Pour lire cet article sur le site de Mediapart.

Déjà plombé par l’incertitude qui plane sur son sort, le CNRS est aujourd’hui secoué par une affaire d’espionnage interne et de surveillance de l’opinion de ses chercheurs. Le sociologue et politologue Vincent Geisser, spécialiste de l’islam, est convoqué le 29 juin devant une instance disciplinaire du CNRS pour des propos tenus à l’encontre du fonctionnaire de sécurité défense de l’organisme, chargé de protéger le patrimoine scientifique et technique de la maison, pour « manquement grave subséquent à l’obligation de réserve ».

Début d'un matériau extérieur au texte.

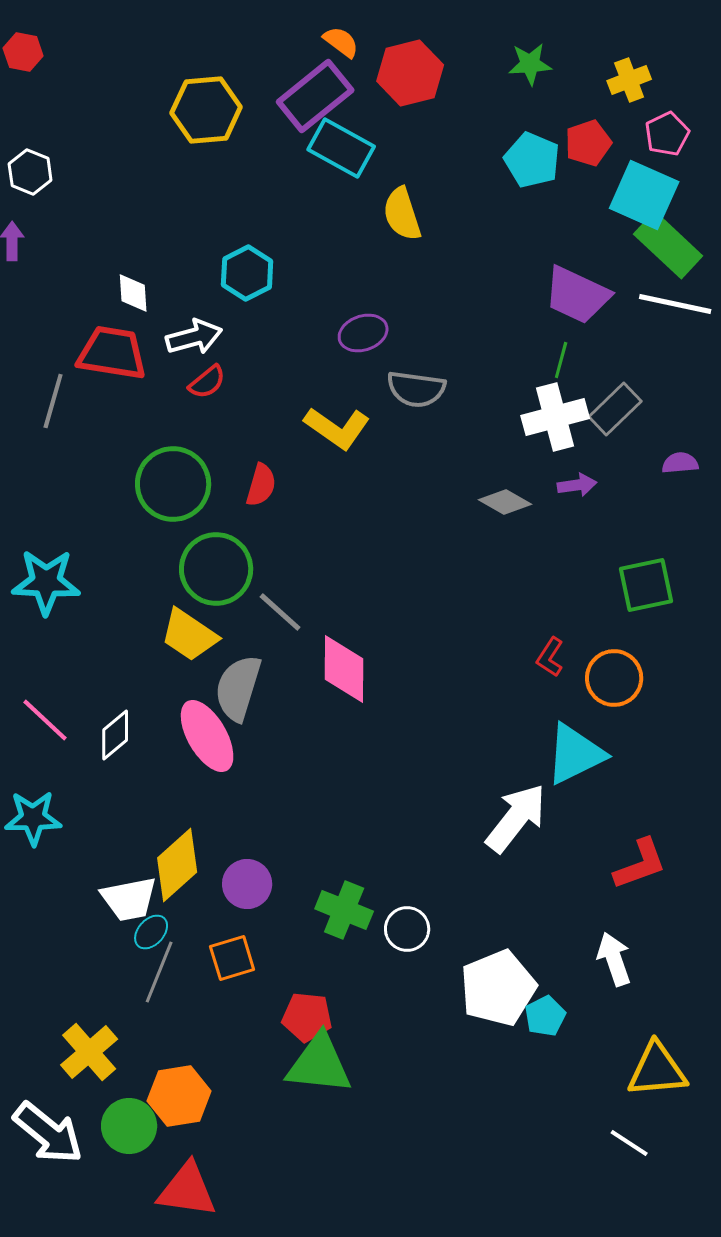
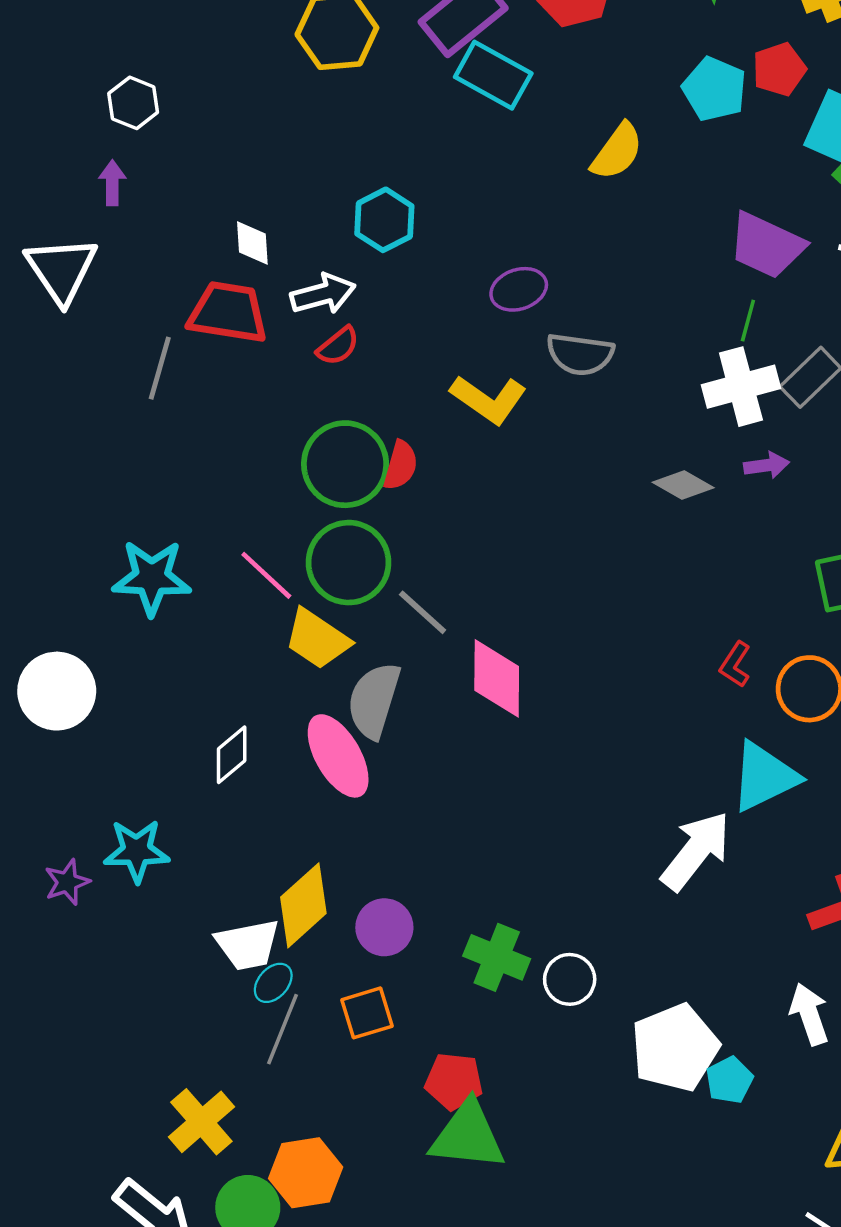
yellow semicircle: (402, 214) -> (617, 152), moved, turned -126
green circle: (173, 484) -> (345, 464), moved
pink line: (45, 720) -> (266, 575), moved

Très inhabituelle, cette convocation devant la commission administrative paritaire pourrait se traduire par un blâme pour le chercheur. Elle a provoqué une levée de boucliers de chercheurs et d’intellectuels de premier plan (Esther Benbassa, Etienne Balibar, Edgar Morin, Eric Fassin, Olivier Roy...) rattachés ou non au CNRS, inquiets d’un risque de « censure » « particulièrement alarmant ». Ils ont constitué un collectif pour la sauvegarde de la liberté intellectuelle des chercheurs et enseignants-chercheurs de la fonction publique, et lancé une pétition sous la forme d’une lettre ouverte à Valérie Pécresse. Mardi en début d’après-midi, elle avait déjà recueilli plus de 1000 signataires.

Car derrière ce qui est en train de devenir l’affaire Geisser, s’ouvre un débat sur l’indépendance des chercheurs, et la peur d’une mise au pas politique : « Si la liberté est nécessaire pour penser et écrire, il va de soi que l’obligation de réserve qui s’applique en général à certaines catégories de fonctionnaires ne peut aucunement s’appliquer » aux chercheurs « sauf à n’attendre d’eux que la reproduction d’une doctrine officielle stérile », écrivent les signataires de la pétition.

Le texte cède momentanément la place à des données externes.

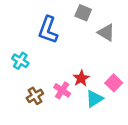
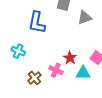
gray triangle: (106, 33) -> (85, 18), turned -42
cyan triangle: (94, 99) -> (83, 73), turned 42

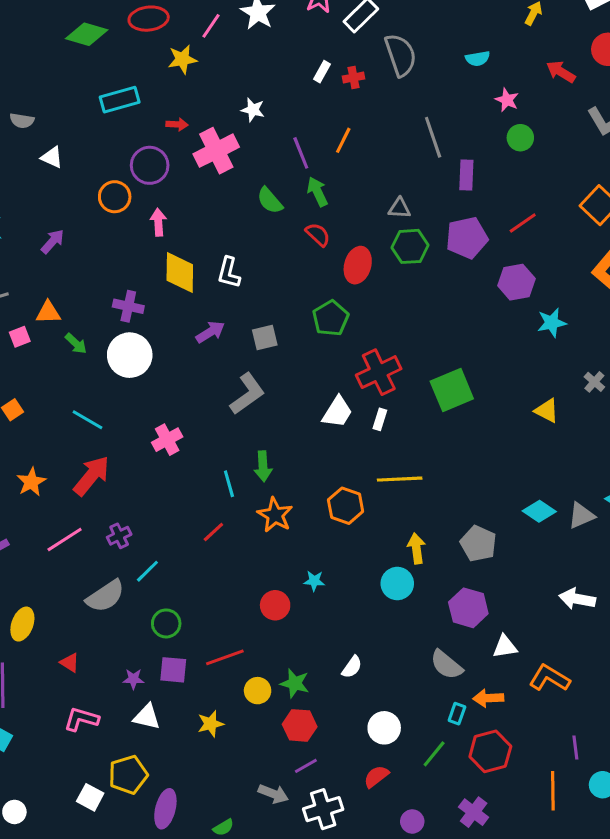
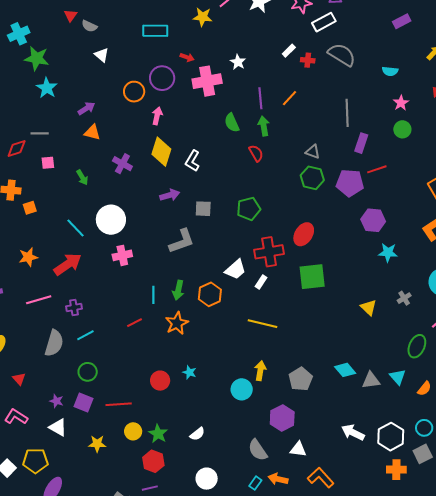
gray semicircle: (401, 55) -> (342, 55), turned -56
red line: (523, 223) -> (377, 169), moved
red ellipse: (358, 265) -> (304, 234), moved
orange triangle: (48, 312) -> (92, 132), moved
white circle: (130, 355) -> (111, 220), moved
orange hexagon: (346, 506) -> (210, 294), moved
gray semicircle: (105, 596) -> (54, 343), turned -56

C’est apparemment l’envoi d’un mail privé qui vaut à Vincent Geisser sa convocation. Le 4 avril, il envoie un message privé à Sabrina Trojet, une jeune chercheuse qui vient de perdre son allocation de recherche pour avoir refusé d’ôter son voile. Soupçonnant Joseph Illand, le fonctionnaire-défense du CNRS d’y être pour quelque chose, il écrit à Sabrina Trojet que l’homme « est un idéologue qui traque les musulmans et leurs "amis", comme à une certaine époque, on traquait les Juifs et les Justes ». Commentaire que le chercheur reconnaît aujourd’hui excessif. Ce mail est diffusé par le comité de soutien de la jeune femme et atterrit sur un blog zapatiste : « Basta ».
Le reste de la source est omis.